The CDC also stifled news about an outbreak in Seattle, where 32 patients at Virginia Mason Medical Center contracted the same superbug from similarly contaminated scopes from 2012 to 2014. There, 11 patients died.
Just as troubling, the FDA — supposedly responsible for the safety of medical equipment — stayed mute as these outbreaks popped up across the country. For three years, that agency has been sitting on at least 75 reports of patients endangered by these contaminated devices.
Finally, this January the FDA made the underwhelming announcement that the problem is “on the agency’s priority list for guidance documents we intend to publish in 2015.” It noted that “effective cleaning of all areas” of these devices “may not be possible.” Too little too late for the victims in L.A. and elsewhere.

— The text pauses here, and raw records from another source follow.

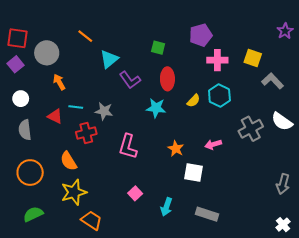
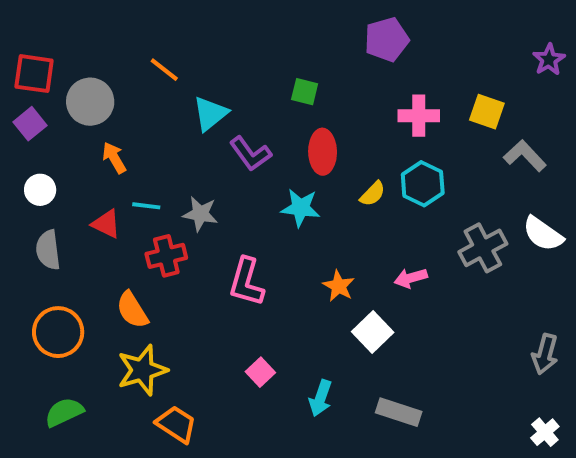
purple pentagon: (201, 35) -> (387, 40), moved
white square: (193, 173) -> (373, 332), turned 36

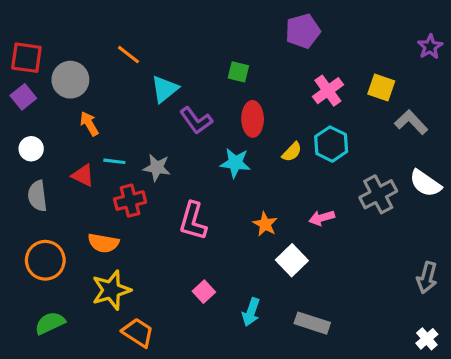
pink cross: (419, 116) -> (328, 91), turned -36
orange semicircle: (132, 310) -> (103, 243), turned -48

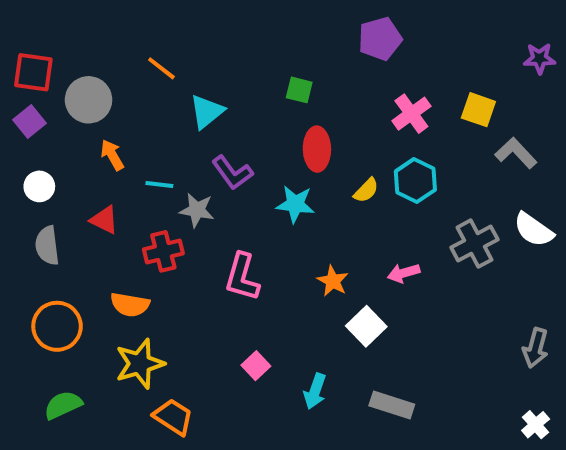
purple star: (430, 47) -> (539, 58), turned 30
purple L-shape: (196, 120) -> (232, 173), moved
cyan line: (114, 161) -> (159, 184), moved

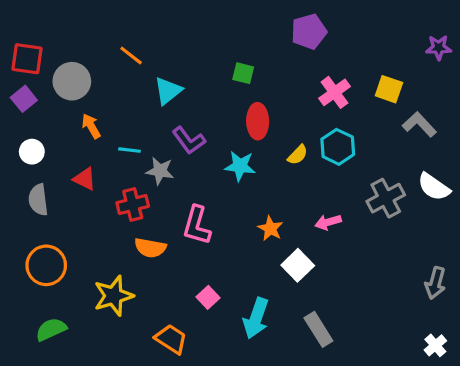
orange semicircle: (130, 305) -> (150, 248), moved
cyan arrow: (315, 391) -> (256, 318), size x1.4
gray rectangle: (392, 405) -> (318, 329), turned 40
orange trapezoid: (173, 417) -> (171, 339), moved

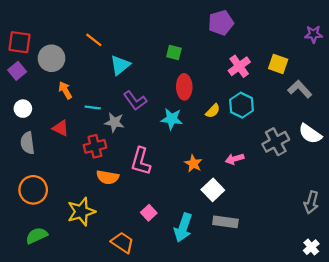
gray rectangle: (318, 329) -> (225, 222), moved, turned -50

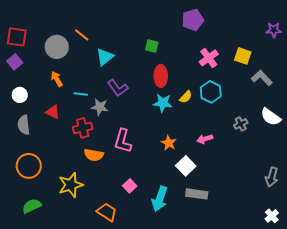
gray circle: (51, 58) -> (57, 47), moved
cyan star: (172, 119) -> (163, 103), moved
gray cross: (276, 142) -> (241, 124), size x0.6

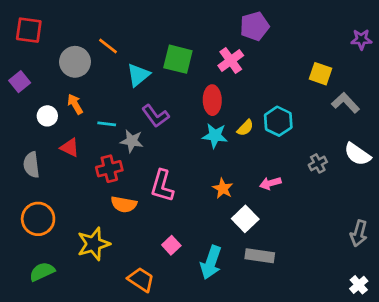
red square: (17, 37) -> (29, 30), moved
green square: (152, 46) -> (178, 59), moved, size x1.6
pink cross: (209, 58) -> (231, 60), moved
white circle: (20, 95) -> (47, 116), moved

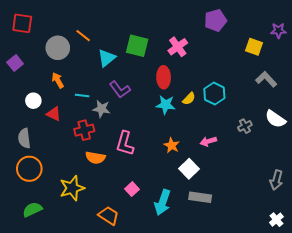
purple pentagon: (254, 26) -> (215, 20), moved
yellow square: (320, 74) -> (254, 47), moved
white circle: (47, 116) -> (33, 101), moved
gray semicircle: (31, 165) -> (24, 138), moved

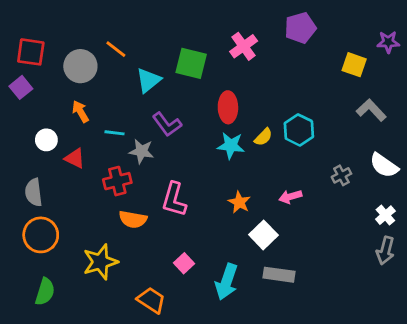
red square: (22, 23) -> (31, 52), moved
pink cross: (178, 47) -> (244, 46), moved
green semicircle: (32, 209) -> (45, 292), turned 132
white cross: (276, 220) -> (385, 215), moved

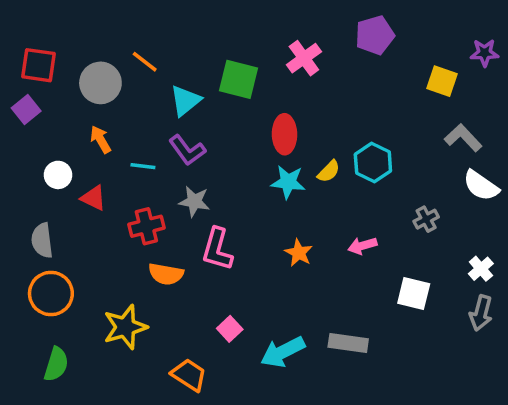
purple L-shape: (167, 124) -> (187, 150), moved
gray star: (141, 151) -> (194, 201), moved
white semicircle: (384, 165) -> (481, 186), moved
white square: (263, 235) -> (414, 293), moved, turned -32
cyan arrow: (227, 282) -> (283, 352), turned 44

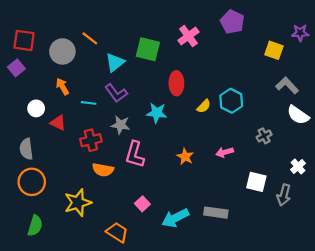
purple pentagon: (375, 35) -> (232, 22), turned -30
cyan star: (288, 182) -> (157, 113), moved
gray arrow: (481, 313) -> (284, 195), moved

The agency now says it’s working with the three manufacturers — disclosed as Pentax, Olympus and FujiFilm — on a solution. In the meantime, it issued a stunning statement that the benefits of the procedure outweigh the risks of infection. Really? That should be for patients and their doctors to decide. The FDA had an obligation to inform them of the risk. It failed big time. Our FDA and CDC bureaucrats have a lot of explaining to do to the families grieving in L.A. right now.
Superbugs are making it increasingly dangerous to go to a hospital. The New York area has been the epicenter for this carbapenem-resistant “nightmare bacteria” for over a decade. Hospitals here are plagued with it. That’s bad enough, but when government health agencies dawdle and obfuscate, the risks to patients increase. We’ve seen it at the Veterans Administration, and now we’re seeing the same pattern of deception and bureaucratic dysfunction at the CDC and the FDA. Like at the V.A., heads should roll to excise the rot.
Betsy McCaughey is a senior fellow at the London Center for Policy Research and author of “Beating Obamacare 2014.”